Take a word problem for example. A child will be told the first step is to translate the problem from human language to mathematical notation (symbolic representation), then solve the math (logic).
A human doesn’t use next token prediction to solve word problems.
But the LLM isn't "using next-token prediction" to solve the problem, that's only how it's evaluated.
The "real processing" happens through the various transformer layers (and token-wise nonlinear networks), where it seems as if progressively richer meanings are added to each token. That rich feature set then decodes to the next predicted token, but that decoding step is throwing away a lot of information contained in the latent space.
If language models (per Anthropic's work) can have a direction in latent space correspond to the concept of the Golden Gate Bridge, then I think it's reasonable (albeit far from certain) to say that LLMs are performing some kind of symbolic-ish reasoning.
Anthropic had a vested interest in people thinking Claude is reasoning.
However, in coding tasks I’ve been able to find it directly regurgitating Stack overflow answers (like literally a google search turns up the code).
Giving coding is supposed to be Claude’s strength, and it’s clearly just parroting web data, I’m not seeing any sort of “reasoning”.

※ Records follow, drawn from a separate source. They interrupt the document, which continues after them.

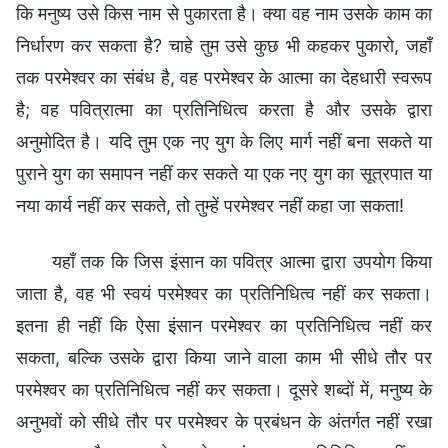
कि मनुष्य उसे किस नाम से पुकारता है। क्या वह नाम उसके काम का
निर्धारण कर सकता है? चाहे तुम उसे कुछ भी कहकर पुकारो, जहाँ
तक परमेश्वर का संबंध है, वह परमेश्वर के आत्मा का देहधारी स्वरूप
है; वह पवित्रात्मा का प्रतिनिधित्व करता है और उसके द्वारा
अनुमोदित है। यदि तुम एक नए युग के लिए मार्ग नहीं बना सकते या
पुराने युग का समापन नहीं कर सकते या एक नए युग का सूत्रपात या
नया कार्य नहीं कर सकते, तो तुम्हें परमेश्वर नहीं कहा जा सकता!
यहाँ तक कि जिस इंसान का पवित्र आत्मा द्वारा उपयोग किया
जाता है, वह भी स्वयं परमेश्वर का प्रतिनिधित्व नहीं कर सकता।
इतना ही नहीं कि ऐसा इंसान परमेश्वर का प्रतिनिधित्व नहीं कर
सकता, बल्कि उसके द्वारा किया जाने वाला काम भी सीधे तौर पर
परमेश्वर का प्रतिनिधित्व नहीं कर सकता। दूसरे शब्दों में, मनुष्य के
अनुभवों को सीधे तौर पर परमेश्वर के प्रबंधन के अंतर्गत नहीं रखा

LLM may be useful but they don’t think. They’ve already plateaued, and given the absurd energy requirements I think they will prove to be far less impactful than people think.
The claim that Claude is just regurgitating answers from Stackoverflow is not tenable, if you've spent time interacting with it.
You can give Claude a complex, novel problem, and it will give you a reasonable solution, which it will be able to explain to you and discuss with you.
You're getting hung up on the fact that LLMs are trained on next-token prediction. I could equally dismiss human intelligence: "The human brain is just a biological neural network that is adapted to maximize the chance of creating successful offspring." Sure, but the way it solves that task is clearly intelligent.
I’ve literally spent 100s of hours with it. I’m mystified why so many people use the “you’re holding it wrong” explanation when somebody points out real limitations.
You might consider that other people have also spent hundreds of hours with it, and have seen it correctly solve tasks that cannot be explained by regurgitating something from the training set.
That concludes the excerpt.